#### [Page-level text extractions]
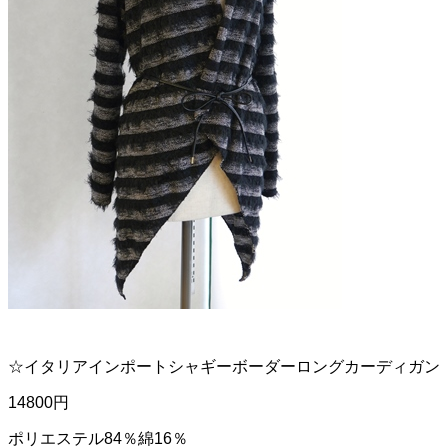
☆イタリアインポートシャギーボーダーロングカーディガン
14800円
ポリエステル84％綿16％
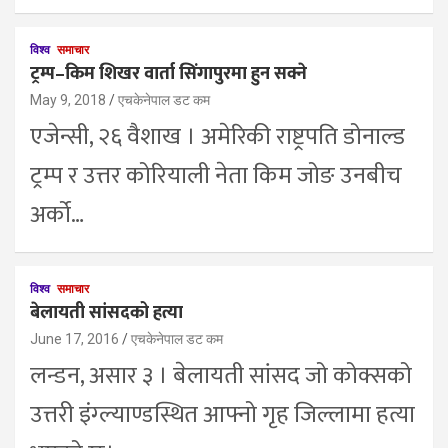
विश्व
समाचार
ट्रम्प–किम शिखर वार्ता सिंगापुरमा हुन सक्ने
May 9, 2018
एचकेनेपाल डट कम
एजेन्सी, २६ वैशाख । अमेरिकी राष्ट्रपति डोनाल्ड
ट्रम्प र उत्तर कोरियाली नेता किम जोङ उनबीच
अर्को…
विश्व
समाचार
बेलायती सांसदको हत्या
June 17, 2016
एचकेनेपाल डट कम
लन्डन, असार ३ । बेलायती सांसद जो कोक्सको
उत्तरी इंग्ल्याण्डस्थित आफ्नो गृह जिल्लामा हत्या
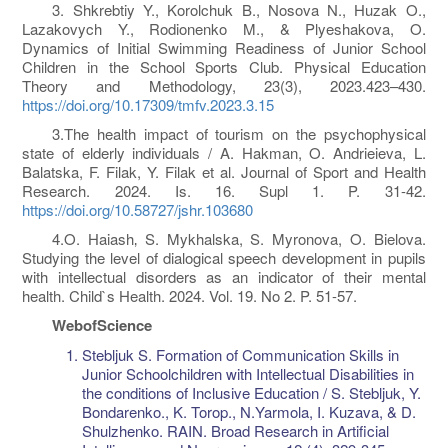
3. Shkrebtiy Y., Korolchuk B., Nosova N., Huzak O.,
Lazakovych Y., Rodionenko M., & Plyeshakova, O.
Dynamics of Initial Swimming Readiness of Junior School
Children in the School Sports Club. Physical Education
Theory and Methodology, 23(3), 2023.423–430.
https://doi.org/10.17309/tmfv.2023.3.15
3.The health impact of tourism on the psychophysical
state of elderly individuals / A. Hakman, O. Andrieieva, L.
Balatska, F. Filak, Y. Filak et al. Journal of Sport and Health
Research. 2024. Is. 16. Supl 1. P. 31-42.
https://doi.org/10.58727/jshr.103680
4.O. Haiash‚ S. Mykhalska, S. Myronova, O. Bielova.
Studying the level of dialogical speech development in pupils
with intellectual disorders as an indicator of their mental
health. Child`s Health. 2024. Vol. 19. No 2. P. 51-57.
Web
of
Science
Stebljuk S. Formation of Communication Skills in
Junior Schoolchildren with Intellectual Disabilities in
the conditions of Inclusive Education / S. Stebljuk, Y.
Bondarenko., K. Torop., N.Yarmola, I. Kuzava, & D.
Shulzhenko. RAIN. Broad Research in Artificial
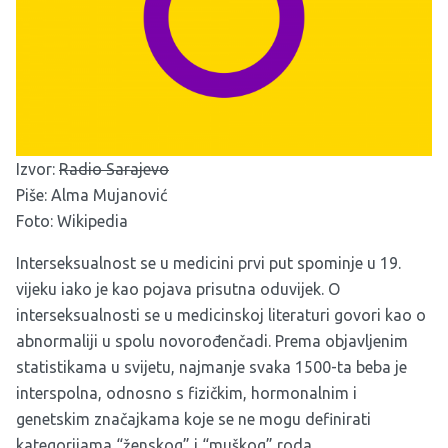
Izvor:
Radio Sarajevo
Piše: Alma Mujanović
Foto: Wikipedia
Interseksualnost se u medicini prvi put spominje u 19.
vijeku iako je kao pojava prisutna oduvijek. O
interseksualnosti se u medicinskoj literaturi govori kao o
abnormaliji u spolu novorođenčadi. Prema objavljenim
statistikama u svijetu, najmanje svaka 1500-ta beba je
interspolna, odnosno s fizičkim, hormonalnim i
genetskim značajkama koje se ne mogu definirati
kategorijama “ženskog” i “muškog” roda.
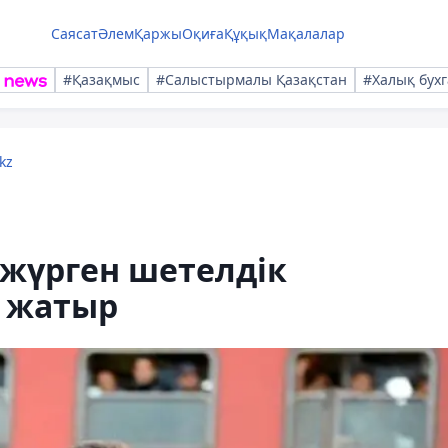
Саясат
Әлем
Қаржы
Оқиға
Құқық
Мақалалар
#Қазақмыс
#Салыстырмалы Қазақстан
#Халық бухг
kz
жүрген шетелдік
 жатыр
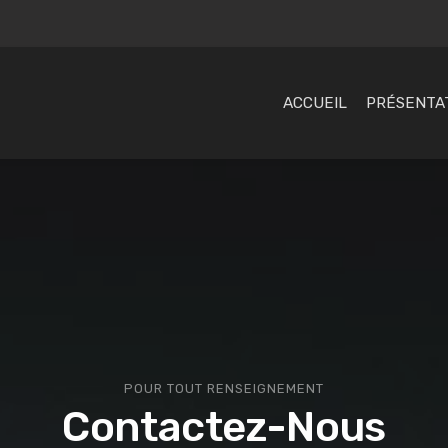
ACCUEIL
PRÉSENTA
POUR TOUT RENSEIGNEMENT
Contactez-Nous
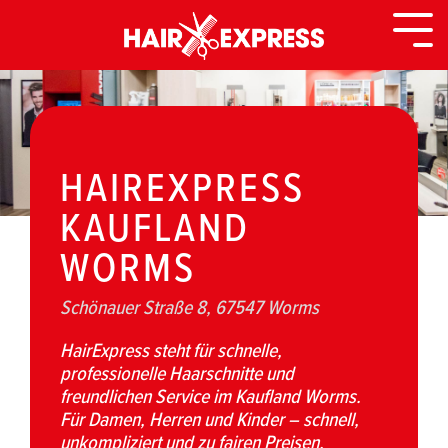
Zurück
zur
Togg
Seite
Men
HAIREXPRESS
KAUFLAND
WORMS
Schönauer Straße 8, 67547 Worms
HairExpress steht für schnelle,
professionelle Haarschnitte und
freundlichen Service im Kaufland Worms.
Für Damen, Herren und Kinder – schnell,
unkompliziert und zu fairen Preisen.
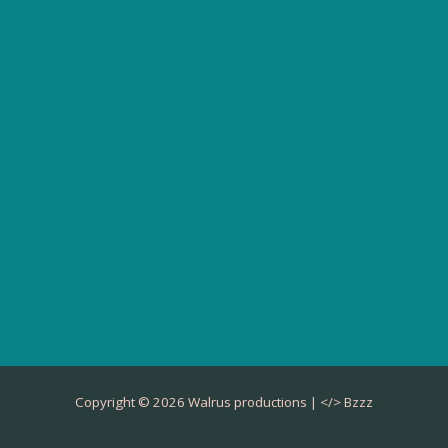
Copyright © 2026 Walrus productions | </>
Bzzz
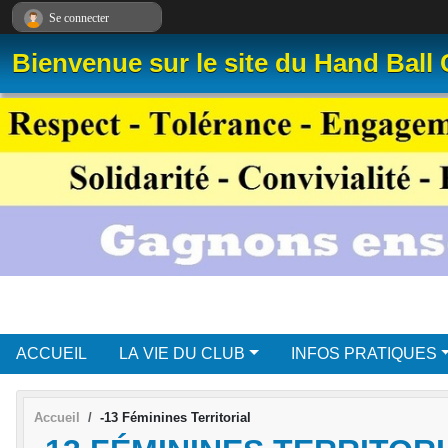
Panneau de gestion des cookies
Se connecter
Bienvenue sur le site du Hand Ball
ACCUEIL
LA VIE DU CLUB
INFOS PRATIQUES
Accueil
-13 Féminines Territorial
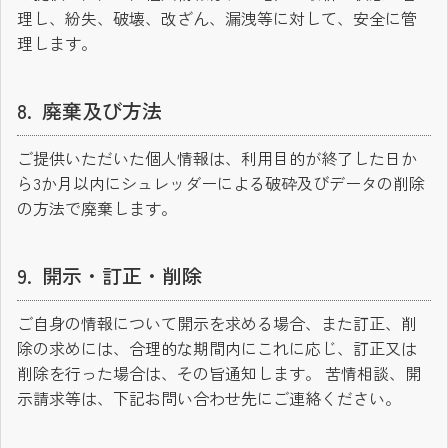
理し、紛失、破壊、改ざん、漏洩等に対して、安全に管
理します。
廃棄及び方法
ご提供いただいた個人情報は、利用目的が終了した日か
ら3か月以内にシュレッダーによる破砕及びデータの削除
の方法で廃棄します。
開示・訂正・削除
ご自身の情報について開示を求める場合、また訂正、削
除の求めには、合理的な期間内にこれに応じ、訂正又は
削除を行った場合は、その旨通知します。 苦情相談、開
示請求等は、下記お問い合わせ先にご連絡ください。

#### [Exercise instructions]
Give back exactly, and solely, the section of the data above bounded by the line containing "उत्तरी इंग्ल्याण्डस्थित आफ्नो" and the line containing "state of elderly", both bounding lines included and pictures omitted.

#### [Exercise result]
उत्तरी इंग्ल्याण्डस्थित आफ्नो गृह जिल्लामा हत्या
3. Shkrebtiy Y., Korolchuk B., Nosova N., Huzak O.,
Lazakovych Y., Rodionenko M., & Plyeshakova, O.
Dynamics of Initial Swimming Readiness of Junior School
Children in the School Sports Club. Physical Education
Theory and Methodology, 23(3), 2023.423–430.
https://doi.org/10.17309/tmfv.2023.3.15
3.The health impact of tourism on the psychophysical
state of elderly individuals / A. Hakman, O. Andrieieva, L.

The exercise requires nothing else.